MATERIAL PROVIDED:
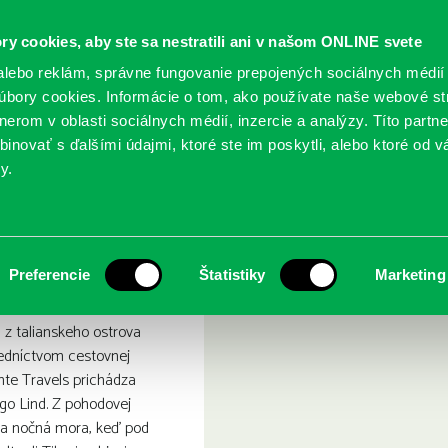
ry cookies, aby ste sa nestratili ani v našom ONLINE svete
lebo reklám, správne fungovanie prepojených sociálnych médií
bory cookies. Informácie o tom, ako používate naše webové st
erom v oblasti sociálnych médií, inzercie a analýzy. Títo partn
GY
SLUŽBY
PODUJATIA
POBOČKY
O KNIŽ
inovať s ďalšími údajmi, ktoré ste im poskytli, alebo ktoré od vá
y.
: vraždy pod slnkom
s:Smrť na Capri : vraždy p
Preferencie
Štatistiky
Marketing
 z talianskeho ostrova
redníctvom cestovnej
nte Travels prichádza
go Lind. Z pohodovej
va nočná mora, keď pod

* * *

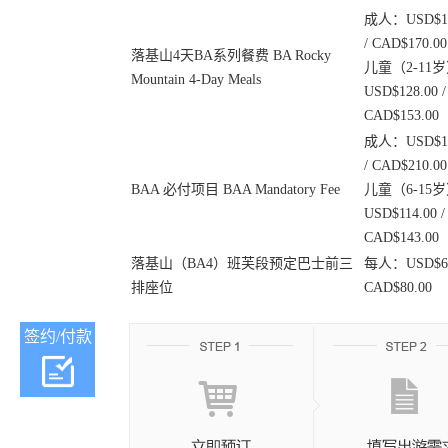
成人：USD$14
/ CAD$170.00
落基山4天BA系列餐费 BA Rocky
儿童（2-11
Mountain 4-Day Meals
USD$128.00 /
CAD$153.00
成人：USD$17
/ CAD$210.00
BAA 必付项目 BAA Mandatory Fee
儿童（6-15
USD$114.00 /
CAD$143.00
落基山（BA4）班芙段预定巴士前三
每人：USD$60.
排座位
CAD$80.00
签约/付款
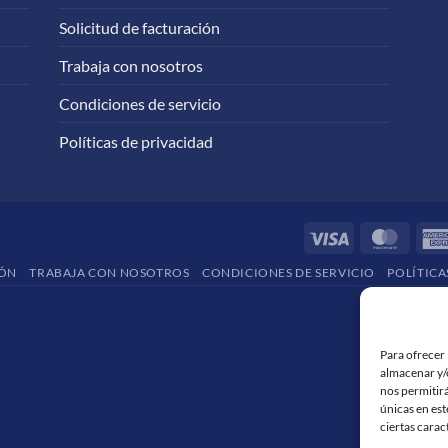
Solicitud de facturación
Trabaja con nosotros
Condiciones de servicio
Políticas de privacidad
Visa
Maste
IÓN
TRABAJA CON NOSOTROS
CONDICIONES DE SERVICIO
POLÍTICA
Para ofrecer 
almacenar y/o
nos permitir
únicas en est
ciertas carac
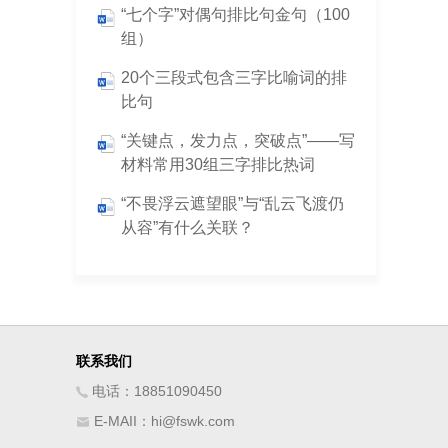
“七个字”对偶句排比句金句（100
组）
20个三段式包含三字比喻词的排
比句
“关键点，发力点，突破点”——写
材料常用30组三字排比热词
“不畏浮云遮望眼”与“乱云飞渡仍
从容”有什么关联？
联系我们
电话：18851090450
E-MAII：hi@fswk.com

--

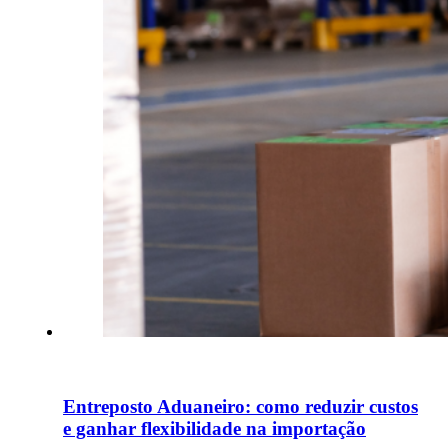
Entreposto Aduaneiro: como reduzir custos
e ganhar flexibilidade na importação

EXERCISE REQUIREMENTS: In the data above, find the line with "Solicitud de facturación" and the line with "E-MAII：hi@fswk.com". Please copy exactly those two lines and every line between them, but not the pictures.

ANSWER BOX:
Solicitud de facturación
Trabaja con nosotros
Condiciones de servicio
Políticas de privacidad
Visa
Maste
IÓN
TRABAJA CON NOSOTROS
CONDICIONES DE SERVICIO
POLÍTICA
Para ofrecer 
almacenar y/o
nos permitir
únicas en est
ciertas carac
“七个字”对偶句排比句金句（100
组）
20个三段式包含三字比喻词的排
比句
“关键点，发力点，突破点”——写
材料常用30组三字排比热词
“不畏浮云遮望眼”与“乱云飞渡仍
从容”有什么关联？
联系我们
电话：18851090450
E-MAII：hi@fswk.com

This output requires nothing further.